Журавли заполняли берега озера, заткнув свои шеи под крылья, но один из них, по-видимому вожак и бард одновременно, глядел на луну и пел протяжным, обрывающимся, но таким мелодичным голосом, который, казалось, весь был соткан из серебристых искр и тонких ароматов. Иногда он расправлял крылья и, хлопая ими, кружился вокруг себя в каком-то церемониальном танце, и его песня звучала все выше, торжественнее и тоскливее. Он пел рапсодию о далеких-далеких путешествиях к закату солнца! О необъятных землях, высочайших горах и шумящих морях. Он воспевал очарование золотой пустыни, голубых рек, пальмовых рощ и обжигающего солнца. Он пел о землях, где не ступала нога человека и где каждое создание живет свободно, счастливо и в безопасности. Он выводил какие-то сказки, услышанные от праотцев, собранные по пустыням и вырвавшиеся из несчастных истомленных сердец.
Рекс задрожал, почувствовав волчий смрад: под соснами замелькали зеленые глаза, лисы беспокойно закрутились и, ударяя хвостами, подползали все ближе; рыси повисли на ветвях. Даже мерзкие кабаны устроились тут же целой стаей и обратили свои рыла к луне. Табун оленей с целым лесом рогов на могучих головах будто врос в землю и прислушивался к пению. Тучи пернатых окутали все деревья и кусты. Почти весь лесной народ спешил со всех сторон и, казалось, в каком-то молитвенном сосредоточении грезил наяву волшебными видениями утраченного рая. Слабели в них воспоминания о повседневной жизни – воспоминания о борьбе, голоде и убийствах. Дыхание вечной тоски объединяло все эти плененные души и уносило их в раздумья о будущем.
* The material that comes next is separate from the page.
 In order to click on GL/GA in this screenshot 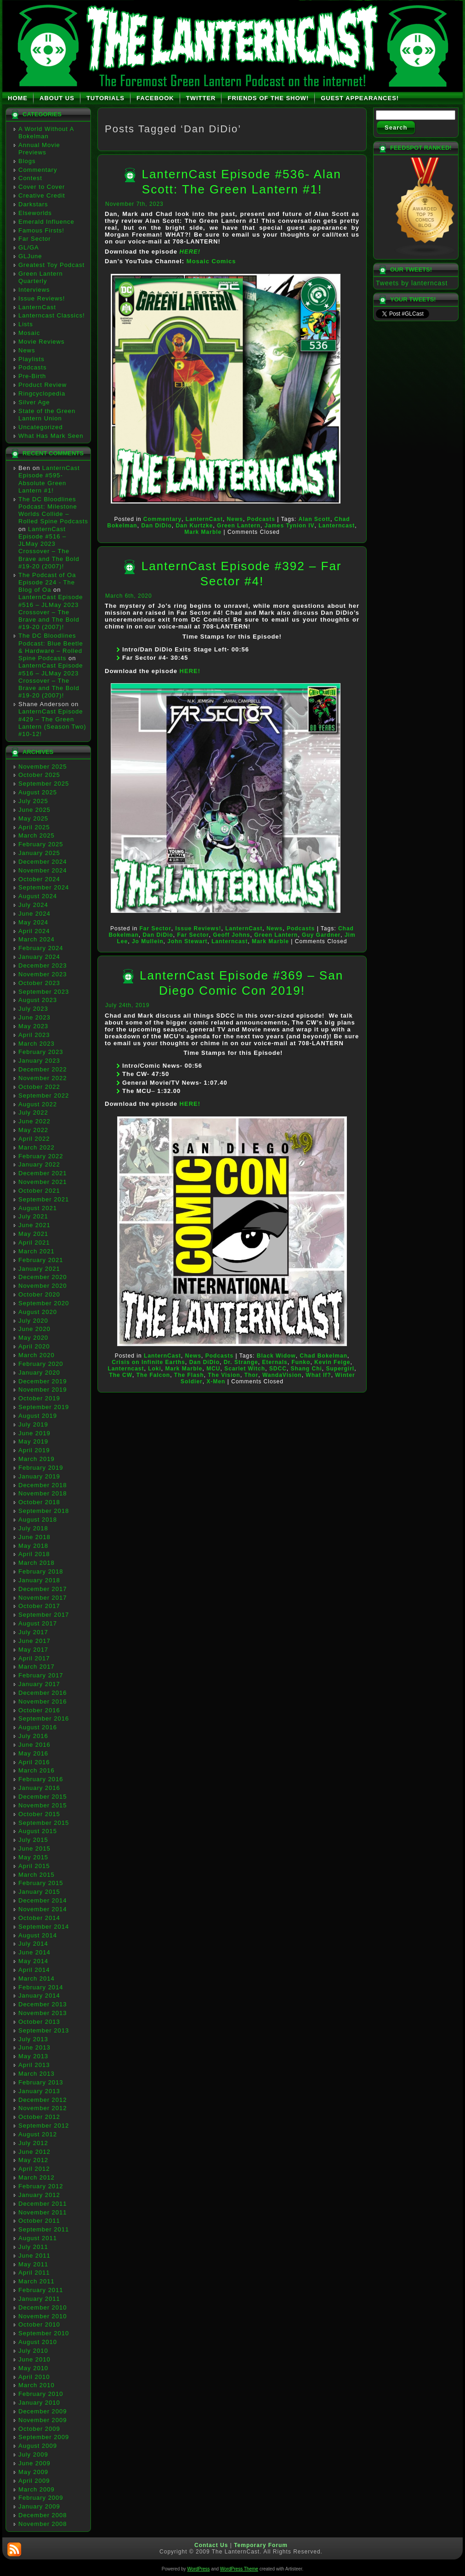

Вожак пел без устали, а вторили ему время от времени сухие клацанья клювов или внезапный жалобный крик, раздающийся посреди стаи.
Перед рассветом, когда зашла луна и повеяло холодом из мрачных глубин, песнь замолкла и просека вмиг опустела. Журавли заснули, туманы раскинулись над ними белесыми полотнами, леса замолчали, лишь на стороже-вой линии временами раздавался острый крик часовых.
Рекс не мог опомниться. Не мог найти себе места, его все что-то беспокоило, так что едва дождавшись наступления дня, он помчался в поля, в светлый широкий мир. Он бежал к своим. И чувствовал в себе такую перемену, что не обращал внимания на переполошившихся зайцев.